CL: How has the HKIAC embraced technology since the pandemic?
MD: Credit to my predecessor and the IT team who react quickly to the challenges COVID brought to the industry. Everyone took a breath and was trying to work out what to do but what the HKIAC did was actually immediately react and update their virtual hearing offering.
This includes very mundane things like increasing the internet connection but also included getting more screens, making sure that you have adequate resources in the hearing room so that you can for example see the transcript coming up on one screen while the witness is being examined on another, and having used the hybrid hearing facility so we had partial counsel in the room and most people dialing in.
As an arbitrator in my previous life, I can say that the offering here is really top-notch and even many institutions in Europe and further abroad can’t compete with what the HKIAC is offering at the moment. This is something we’re very proud of and we do think that the virtual hearing offering will stay in some way after the pandemic.
Having said that, of course we’re very much looking forward to getting back to in-person hearings but if people do want to do virtual hearings, we’ve got excellent technology, here to be able to put that on even past the end of the pandemic. So hopefully that will be something that will continue to be used.
CL: During an interview, you said: “Someone once compared being a dispute lawyer to selling coffins – no one wants to think about them… But here’s the challenge: how do you remain at the top of the client’s mind when a dispute arises?”: What advice would you give future dispute lawyers as Secretary General of the HKIAC?
MD: I think for disputes lawyers generally, the biggest challenge is remaining, as I said, remaining at the forefront of a client’s mind. No one wants to think about a dispute, but the minute they do have a dispute, you want them to think of you.
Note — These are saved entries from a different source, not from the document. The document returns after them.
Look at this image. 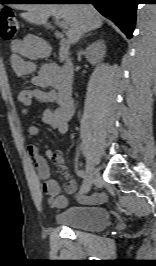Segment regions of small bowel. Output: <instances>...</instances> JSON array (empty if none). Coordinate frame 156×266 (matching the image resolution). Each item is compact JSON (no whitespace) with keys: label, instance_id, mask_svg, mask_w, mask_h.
Listing matches in <instances>:
<instances>
[{"label":"small bowel","instance_id":"obj_1","mask_svg":"<svg viewBox=\"0 0 156 266\" xmlns=\"http://www.w3.org/2000/svg\"><path fill=\"white\" fill-rule=\"evenodd\" d=\"M44 44L35 36L27 35L23 39L13 40L10 44L11 55L9 58L10 68L14 76L22 77L35 71V60L46 55L42 50ZM59 69L51 63L41 67L33 77V84L36 89L21 91L18 94V102L24 114L29 113L33 103H49L55 106L53 109H44L42 121L56 129L60 134L68 131V124L74 114V102L71 97V90L66 89L59 78ZM39 134L36 125L27 128V137L35 138ZM37 175L42 181V189L48 195L50 203L54 208H64L68 201L65 196L60 195V186L50 175V168L46 159L40 154L38 148L30 144L27 147ZM46 157L66 173L63 165V153L60 149H48ZM76 182L69 178L66 184V191L70 195L76 194ZM78 201L83 204L96 205L106 200L104 193H95L90 196H79Z\"/></svg>","mask_w":156,"mask_h":266}]
</instances>
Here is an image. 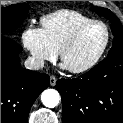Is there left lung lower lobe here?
I'll return each instance as SVG.
<instances>
[{
	"mask_svg": "<svg viewBox=\"0 0 123 123\" xmlns=\"http://www.w3.org/2000/svg\"><path fill=\"white\" fill-rule=\"evenodd\" d=\"M63 123H123V51L75 79H59Z\"/></svg>",
	"mask_w": 123,
	"mask_h": 123,
	"instance_id": "obj_1",
	"label": "left lung lower lobe"
}]
</instances>
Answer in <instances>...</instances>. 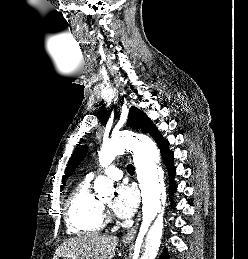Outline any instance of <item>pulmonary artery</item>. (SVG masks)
<instances>
[{
	"label": "pulmonary artery",
	"instance_id": "pulmonary-artery-1",
	"mask_svg": "<svg viewBox=\"0 0 248 259\" xmlns=\"http://www.w3.org/2000/svg\"><path fill=\"white\" fill-rule=\"evenodd\" d=\"M98 173H104L106 174L108 177H110L113 180H119L122 177V171L121 169H119L116 166H110L107 169H105L104 171L102 170H96L93 172H90L87 175L88 179H92L95 175H97Z\"/></svg>",
	"mask_w": 248,
	"mask_h": 259
}]
</instances>
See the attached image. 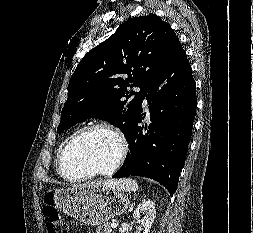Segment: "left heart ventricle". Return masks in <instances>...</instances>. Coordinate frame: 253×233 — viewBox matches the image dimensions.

So you really need to is to have an ongoing effort in many ways. You need to be giving seminars, you need to be staying in contact with clients and connections even when they don’t have disputes, that they come to you when they do.
I think as an institution, this applies in a slightly different way. Of course, we want HKIAC clauses to be continued, and to be included in contracts. Part of ensuring that that happens is to make sure we’re on everyone’s radar.
So we need to make our messaging consistent and frequent. We need to be reaching out to users, reaching out to law firms. We need to be doing the whole BD initiative.
You’re not looking for quick results. You’re looking for a long-term frequency, I guess, whereby people will think of the HKIAC when they want to have an arbitration or they’re negotiating a contract so that they get the clauses included, and the users are thinking of HKIAC as opposed to other institutions when they have to decide on a dispute resolution clause in their contract negotiations.
CL: Tell us about HK Arbitration Week’s support of the Hong Kong Legal Walk.
MD: After four days of discussing dispute resolution options, I personally think that’s a great change on Friday to have an opportunity to go out. We’re actually participating on Friday morning. I think it’s a great opportunity to go out and have a walk in the fresh air, which is something we as legal practitioners do far too rarely.
There’s been a concerted effort to actually reach out to charities that are Hong Kong based, helping Hong Kongers, and people based in Hong Kong. So I really think this is a great community initiative. You get to meet people, you get to have a chat, and you get to talk about things not related to dispute resolution.
So I’d encourage everyone to get out on Friday morning and join us. And we hope it will be a wonderful event with lots of money raised for charities.